No se trata de unos jóvenes insatisfechos y sin oportunidades que, al no tener nada que perder, resolvieron irse a las calles a montar barricadas para expresar, a través de las vías de hecho, su frustración.

Tampoco son sufridos jovencitos a los que la policía les está sacando los ojos.

Nada de eso. Se trata de delincuentes de la más alta peligrosidad que reciben pagos y ordenes superiores para bloquear las vías del país, saquear propiedades privadas, atentar contra miembros de la Fuerza Pública y, como sucedió recientemente, decapitar transeúntes.

El brutal senador del petrismo, Gustavo Bolívar, ha sido el encargado de conseguir fondos por encima de la mesa, para financiar a los delincuentes que él mismo ha llamado -trayendo terminologías adoptadas por el Foro de Sao Pulo y el Grupo de Puebla– “La Primera Línea”.

En Chile, durante las jornadas violentas que se registraron en el año 2019, los vándalos también fueron etiquetados bajo esa misma denominación.
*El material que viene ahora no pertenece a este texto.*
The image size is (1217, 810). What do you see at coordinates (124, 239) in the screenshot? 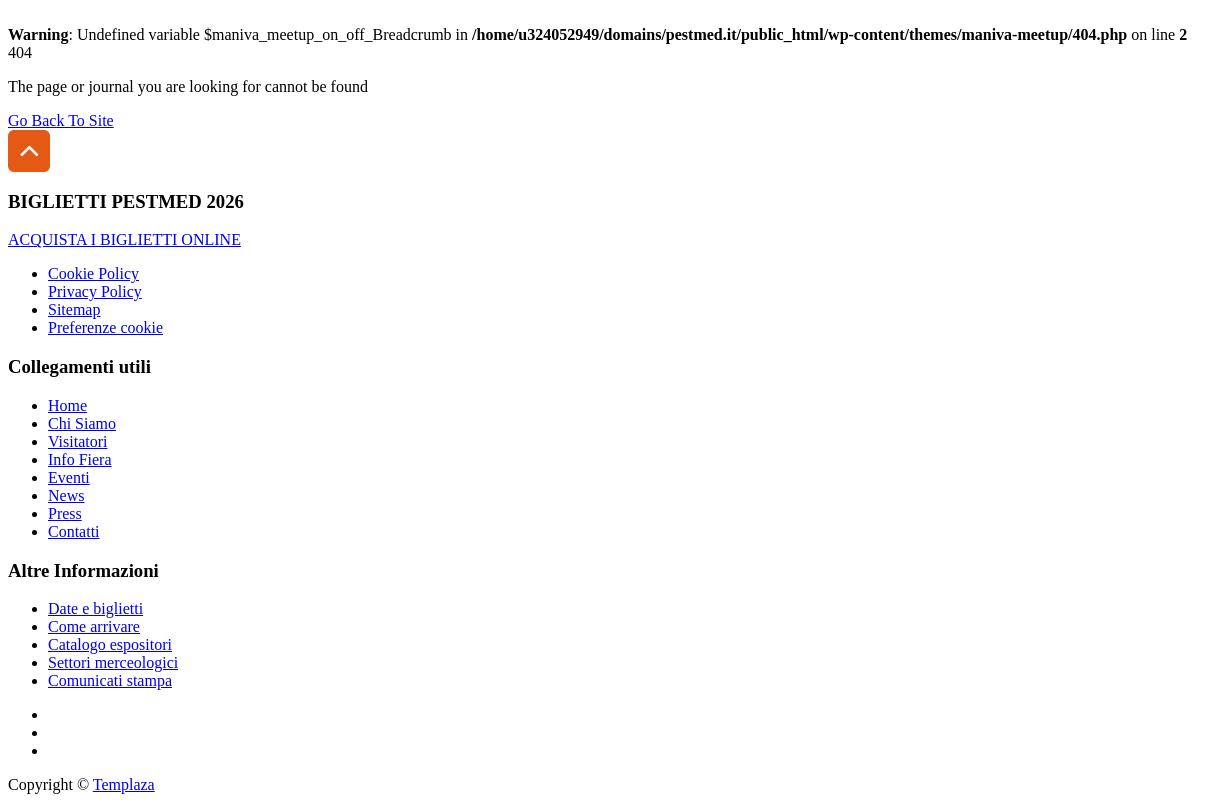 I see `ACQUISTA I BIGLIETTI ONLINE` at bounding box center [124, 239].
Las autoridades judiciales y de inteligencia están en mora de decirle al país la verdad sobre esa banda criminal. Interrogantes que deben ser absueltos: ¿De dónde sale la totalidad del dinero para que esos terroristas puedan operar? ¿Además de Gustavo Bolívar quién más comanda y ordena las operaciones criminales de esa estructura? ¿Las organizaciones dedicadas al narcotráfico aportan recursos para la “Primera Línea” criolla?

Respecto del papel de Bolívar, que funge como cerebro y director financiero de esa banda, Colombia continúa esperando que la corte suprema -célula judicial invadida por la corrupción- tome cartas en el asunto. ¿O los magistrados van a esperar que los terroristas asesinen al presidente de la República para cumplir con su deber?

El propio Bolívar ha dicho que él es capaz de hacer “más daño” que toda la guerrilla. Por algo lo dirá. Hasta ahora, ha demostrado que con su banda terrorista ha podido paralizar las carreteras de Colombia durante casi dos meses, cosa que las Farc jamás pudieron hacer.

En ese aspecto, con dolor y frustración, hay que decir que al gobierno le ha faltado carácter, verticalidad y mano firme para enfrentar y reducir a esa banda delincuencial.

Ojalá que el presidente Duque haya quedado perfectamente notificado de los alcances de sus enemigos que en días pasados encendieron a balazos el helicóptero en el que se desplazaba. Y, curiosamente, pocos minutos después de que se perpetuara el ataque, gamines al servicio del petrismo se dieron a la tarea de difundir la teoría de que aquel había sido un auto atentado.

El pueblo le implora al primer mandatario que se cumpla con su deber constitucional y que ejerza como comandante supremo de las Fuerzas Armadas. La Primera Línea debe ser el objetivo de las Fuerzas del orden.

De no hacer nada frente a esa banda criminal, los actos de ferocidad y barbarie de la Primera Línea seguirán presentándose en todo el país, y la defenestración del pobre motociclista de Bogotá será la primera de muchísimas más. Esos delincuentes están envalentonados porque gozan del apoyo irrestricto de Petro y los suyos, pero también porque no ven una acción contundente por parte del Estado.